A Few Thoughts…

…on President Reagan’s funeral. I have no special insight, but a few things have struck me.
The crowds: This is what is most striking. I don’t know what I expected, but it wasn’t this. The outpouring of respect and affection from millions of Americans has been stunning. Seeing the crowds, it is apparent once again how universal President Reagan’s appeal was. His opponents’ efforts to diminish him have availed remarkably little.
Nancy Reagan: Watching her, the phrase that keeps coming to mind is Semper Fi. Have we in our lifetimes seen such an example of faithfulness, to the end?
Today’s service at the National Cathedral: The Battle Hymn of the Republic was other-worldly. I mean, literally.
The drizzle: Did you notice the soldier who walked behind Nancy Reagan, holding an umbrella over her head, while a Major General took her arm? What a tribute from a grateful country.

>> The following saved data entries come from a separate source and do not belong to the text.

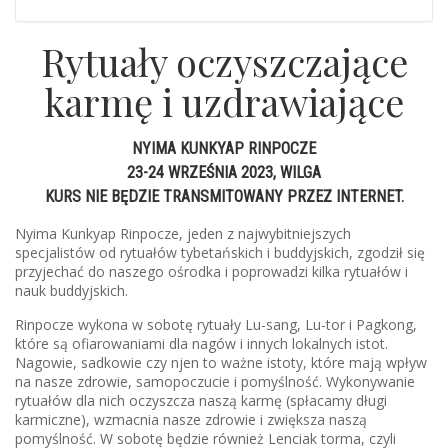
Rytuały oczyszczające
karmę i uzdrawiające
NYIMA KUNKYAP RINPOCZE
23-24 WRZEŚNIA 2023, WILGA
KURS NIE BĘDZIE TRANSMITOWANY PRZEZ INTERNET.
Nyima Kunkyap Rinpocze, jeden z najwybitniejszych
specjalistów od rytuałów tybetańskich i buddyjskich, zgodził się
przyjechać do naszego ośrodka i poprowadzi kilka rytuałów i
nauk buddyjskich.
Rinpocze wykona w sobotę rytuały Lu-sang, Lu-tor i Pagkong,
które są ofiarowaniami dla nagów i innych lokalnych istot.
Nagowie, sadkowie czy njen to ważne istoty, które mają wpływ
na nasze zdrowie, samopoczucie i pomyślność. Wykonywanie
rytuałów dla nich oczyszcza naszą karmę (spłacamy długi
karmiczne), wzmacnia nasze zdrowie i zwiększa naszą
pomyślność. W sobotę będzie również Lenciak torma, czyli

Margaret Thatcher: What a heroine. Told by her doctors following a stroke that she should no longer speak in public, she recorded–what, a year ago?–a tribute to her friend, Ronald Reagan. Then she attended his funeral, and, I take it, to everyone’s surprise, got on the airplane with the family to fly to California for the burial. What’s the worst that could happen, she could die? Her husband Denys passed away a couple of years ago; she really has nothing to lose, and no better object than to pay tribute to her friend, with whom she turned back the forces of evil for a generation.
President Bush: A good job; what struck me was the religious tone of his eulogy, especially at the end. No ironic distance or secular fastidiousness. That, really, is why some hate him.
The former President Bush: What a graceful performance from a former rival and subordinate. George H. W. Bush is so incontestably a good man–have two better men than Reagan and Bush ever inhabited the White House?
The spectacle: What would I make of it if I were a terrorist? Or, perhaps, a Frenchman? Don’t screw with these people, I think is the lesson. We can bring more power and coordination to bear on a funeral than they can bring to a war. They think we are divided; they think we are weak. How many times will this happen? Why is it that America, like Ronald Reagan, like George W. Bush–and like George Washington, and Abraham Lincoln and Dwight Eisenhower, and like countless millions of young men and women from small towns all across North America, who never meant to be soldiers but who stormed beaches, scaled cliffs, shot their opponents out of the air, captured cities, overthrew dictators, freed peoples–is so persistently underestimated? I don’t know. But if I were an enemy and saw today’s ceremonies, I would think twice.